Open dnadolny opened 11 years ago

dnadolny commented 11 years ago

Starting from the Java:

class A {
    public A(String str) {}
}
class B extends A {
    public B() {
        super("some value");
    }
    public B(String str) {
        super(str);
    }
}

Converting the class B gives:

  class B extends A {
    def this(str: String) {
      super(str)
    }
  }

The default constructor that called super("some value") is silently dropped.

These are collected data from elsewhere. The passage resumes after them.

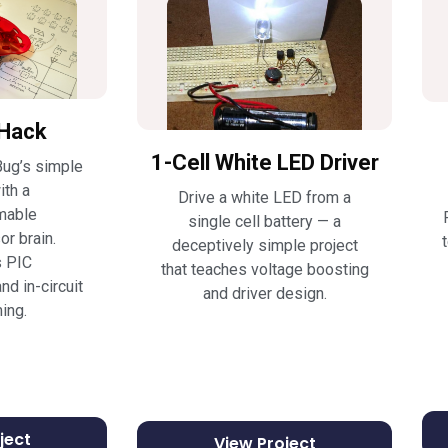
Hack
1-Cell White LED Driver
ug’s simple
ith a
Drive a white LED from a
mable
single cell battery — a
r brain.
deceptively simple project
s PIC
that teaches voltage boosting
nd in-circuit
and driver design.
ing.
ject
View Project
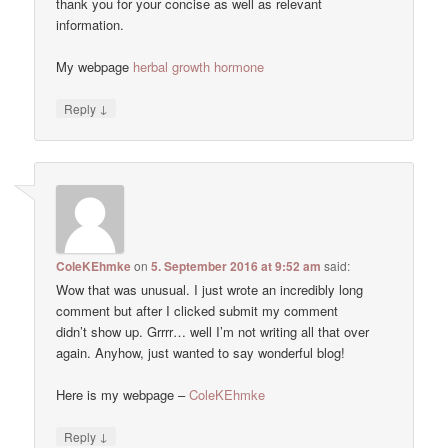
thank you for your concise as well as relevant
information.
My webpage
herbal growth hormone
↓
Reply
ColeKEhmke
on
5. September 2016 at 9:52 am
said:
Wow that was unusual. I just wrote an incredibly long
comment but after I clicked submit my comment
didn’t show up. Grrrr… well I’m not writing all that over
again. Anyhow, just wanted to say wonderful blog!
Here is my webpage –
ColeKEhmke
↓
Reply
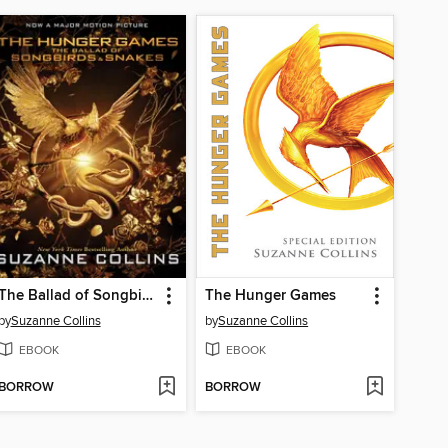
The Ballad of Songbirds and Snakes
The Hunger Games
by
Suzanne Collins
by
Suzanne Collins
EBOOK
EBOOK
BORROW
BORROW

dnadolny commented 11 years ago

Another case of a dropped constructor:

public class A extends B<String, Map<String, Double>> {
   private static final long serialVersionUID = 1L;

   public A() {
      super(new C<Map<String, Double>>() {
         public D<String, Double> z() {
            return new E<String, Double>(0.0);
         }
      });
   }
}

becomes:

@SerialVersionUID(1L)
class A extends B[String, Map[String, Double]]
timowest commented 11 years ago

The constructor usage optimization is not yet perfect, the sources are here https://github.com/mysema/scalagen/blob/master/scalagen/src/main/scala/com/mysema/scalagen/Constructors.scala

I don't think there is a valid way to convert the first example to Scala, but the second example should work

dnadolny commented 11 years ago

Technically the first one could be (class B(str: String) extends A(str) { def this() = this("some value") }), although to do that would require knowing that the literal "some value" is a String, and that the B(String str) constructor doesn't do anything not done by B() (which, in this case, is just nothing). It's probably not worth it to attempt to fix it, but how about putting a comment /* Unconverted constructor: (original Java here, or at least the signature) */, or something to that effect?